We learned about how they attached the roofs to the ruins, locked their doors, told the time of day and time of year, got fresh water, created indoor plumbing and more…and it was all done with stones! The compass rock was very impressive, as was the way all of the windows and doors lined up perfectly with sun directions or landmarks in the surrounding mountains. We saw chinchillas and more llamas as we explored and were just amazed over and over again as we learned about the Quechua systems that were used to create the ruins. The fact that the stones were perfectly level was another unbelievable feat. I could write another 20 pages about each of the amazing facts that we learned.
At one point, it started to rain and it lasted for about 10-15 minutes. When the rain stopped, there were beautiful rainbows surrounding us in the mountains! Gorgeous! We passed a local student group who giggled as they tried to speak English to us as we passed.

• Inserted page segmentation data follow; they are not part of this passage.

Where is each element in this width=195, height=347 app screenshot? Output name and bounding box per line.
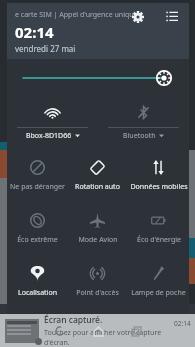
staticText: vendredi 27 mai bbox=[15, 43, 76, 54]
button[interactable]: Paramètres bbox=[127, 6, 149, 28]
staticText: Données mobiles bbox=[130, 182, 188, 192]
button[interactable]: Données mobiles bbox=[128, 150, 189, 203]
staticText: Ne pas déranger bbox=[10, 182, 65, 192]
button[interactable]: Éco d'énergie bbox=[128, 203, 189, 256]
button[interactable]: Applications récentes bbox=[128, 323, 144, 339]
staticText: Éco d'énergie bbox=[137, 235, 181, 245]
staticText: Point d'accès bbox=[76, 288, 119, 298]
staticText: 02:14 bbox=[174, 319, 191, 328]
button[interactable]: Point d'accès bbox=[67, 256, 128, 309]
button[interactable]: Ne pas déranger bbox=[7, 150, 67, 203]
button[interactable]: Localisation bbox=[7, 256, 67, 309]
staticText: Mode Avion bbox=[78, 235, 118, 245]
button[interactable]: Accueil bbox=[90, 323, 106, 339]
staticText: Lampe de poche bbox=[131, 288, 186, 298]
button[interactable]: Luminosité bbox=[7, 59, 189, 97]
button[interactable]: Retour bbox=[52, 323, 68, 339]
staticText: Écran capturé. bbox=[44, 314, 103, 326]
staticText: Éco extrême bbox=[17, 235, 58, 245]
button[interactable]: Bluetooth bbox=[108, 97, 179, 143]
button[interactable]: Lampe de poche bbox=[128, 256, 189, 309]
staticText: Localisation bbox=[18, 288, 57, 298]
staticText: 02:14 bbox=[15, 22, 54, 42]
button[interactable]: Écran capturé. bbox=[0, 314, 195, 347]
button[interactable]: Mode Avion bbox=[67, 203, 128, 256]
staticText: Touchez pour afficher votre capture d'éc… bbox=[44, 328, 174, 347]
button[interactable]: Éco extrême bbox=[7, 203, 67, 256]
button[interactable]: Rotation auto bbox=[67, 150, 128, 203]
button[interactable]: Bbox-8D1D66 bbox=[17, 97, 88, 143]
staticText: Bbox-8D1D66 bbox=[26, 131, 72, 141]
staticText: Bluetooth bbox=[123, 131, 156, 141]
button[interactable]: Liste des utilisateurs bbox=[161, 6, 183, 28]
staticText: e carte SIM | Appel d'urgence uniqu bbox=[15, 10, 134, 20]
staticText: Rotation auto bbox=[75, 182, 120, 192]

Ayul knew the perfect spot to get the iconic “I was at Machu Picchu” photo, so we went up to the lookout and took a bunch of pictures. We had a few minutes to sit and relax and just enjoy the ruins before we heard the whistles announcing the closing of the ruins for the day. We made our way back to the bus stop and waited about 5 minutes for a bus back to Aguas Calientes.
Back in town, Ayul helped us buy our bus tickets for the next day, and then led us to Machu Picchu Pueblo, our gorgeous home for the night. They greeted us with tea and led us to our rooms. The grounds were lush and tropical feeling with little streams and waterfalls and fountains throughout. Because of these streams, you could only hear the soft sounds of water from your room rather than town or the trains. Our room was fabulous- a huge bed and to full walls of windows. One full wall of windows opened up onto our own porch area where there were chairs and a table. The bathroom had a nice shower and there were fancy toiletries.
Rich and Sandy went to enjoy the hot tub for a while, but Kepler and I forgotten our suits in our bags back in Ollantaytambo. Instead, we set out to explore the hotel grounds. We made our way inside and tried out several of the lounge areas, each with comfy furniture, warm fireplaces and bowls of delicious fruit to enjoy. Sandy and Rich joined us and we took advantage of our free pisco sour from the bar and then went into the restaurant. Dinner is included in your stay at Machu Picchu Pueblo, and it is a fabulous one! Kepler and I both ended up getting the steaks and I cannot begin to describe how delicious it was.
After eating until we thought we would be sick, we headed back to our rooms to shower and head to bed. As part of turndown service, they come and put hot water bottles in your bed! We could stay here forever!